The CDA wants to know why satellite and radar data of Ukrainians, Russians and Americans is lacking from the report of the Dutch Safety Board into the crash of the MH17. “It appears this has still not been discussed with Ukrainian air traffic control.”

Dutch police say cooperation with Ukrainian researchers is “good” and all the submitted evidence “has been critically examined”. Professor of international law Geert-Jan Knoops, however, feels that more research into the reliability of evidence is needed.

“The prosecution has the duty to exclude any evidence in a scenario where evidence has been tampered with. That means, for example, it must closely examine how the SBU selected wir4tapped phone calls and who was involved in that selection.”
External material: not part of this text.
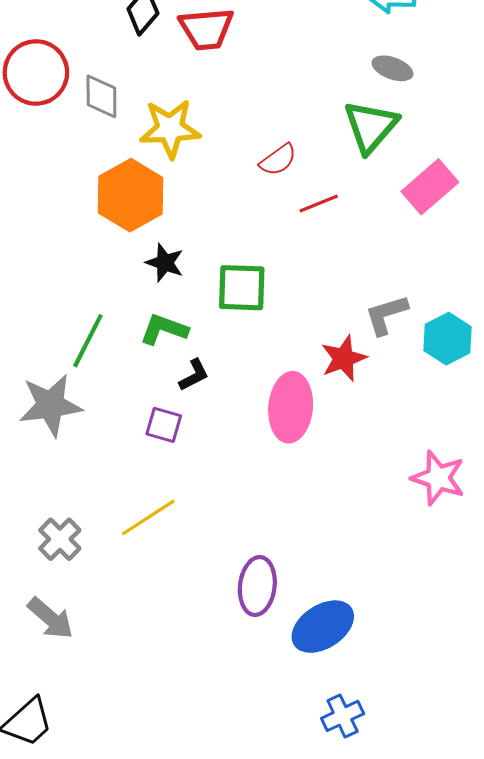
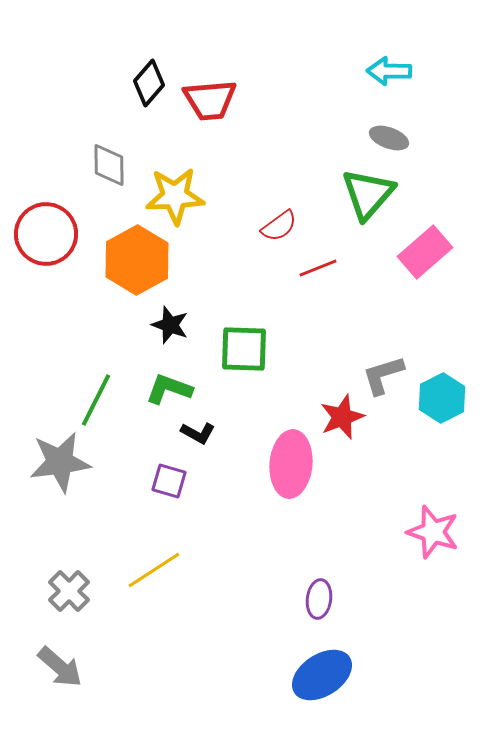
red circle: (36, 72) -> (46, 234), moved
black L-shape: (194, 375) -> (198, 433), turned 56
purple ellipse: (257, 586) -> (319, 599), moved, size x0.7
6b. In a story on his Consortium News website, Robert Parry has noted that The New York Times published a blatant forgery purporting to demonstrate that Russia had altered a photograph showing Ukrainian disposition of BUK missile batteries. The same article notes that the Dutch intelligence service stated that the only anti-aircraft missiles capable of bringing down MH-17 belonged to the Ukrainian government.

” ‘Fraud’ Alleged in NYT’s MH-17 Report” by Robert Parry; Consortium News; 7/19/2016.

Forensic experts are challenging an amateur report – touted in The New York Times – that claimed Russia faked satellite imagery of Ukrainian anti-aircraft missile batteries in eastern Ukraine on July 17, 2014, the day that Malaysia Airlines Flight 17 was shot out of the sky killing 298 people.

In a Twitter exchange, Dr. Neal Krawetz, founder of the FotoForensics digital image analytical tool, wrote: “‘Bad analysis’ is an understatement. This ‘report’ is outright fraud.”

Another computer imaging expert, Masami Kuramoto, wrote, “This is either amateur hour or supposed to deceive audiences without tech background,” to which Krawetz responded: “Why ‘or’? Amateur hour AND deceptive.”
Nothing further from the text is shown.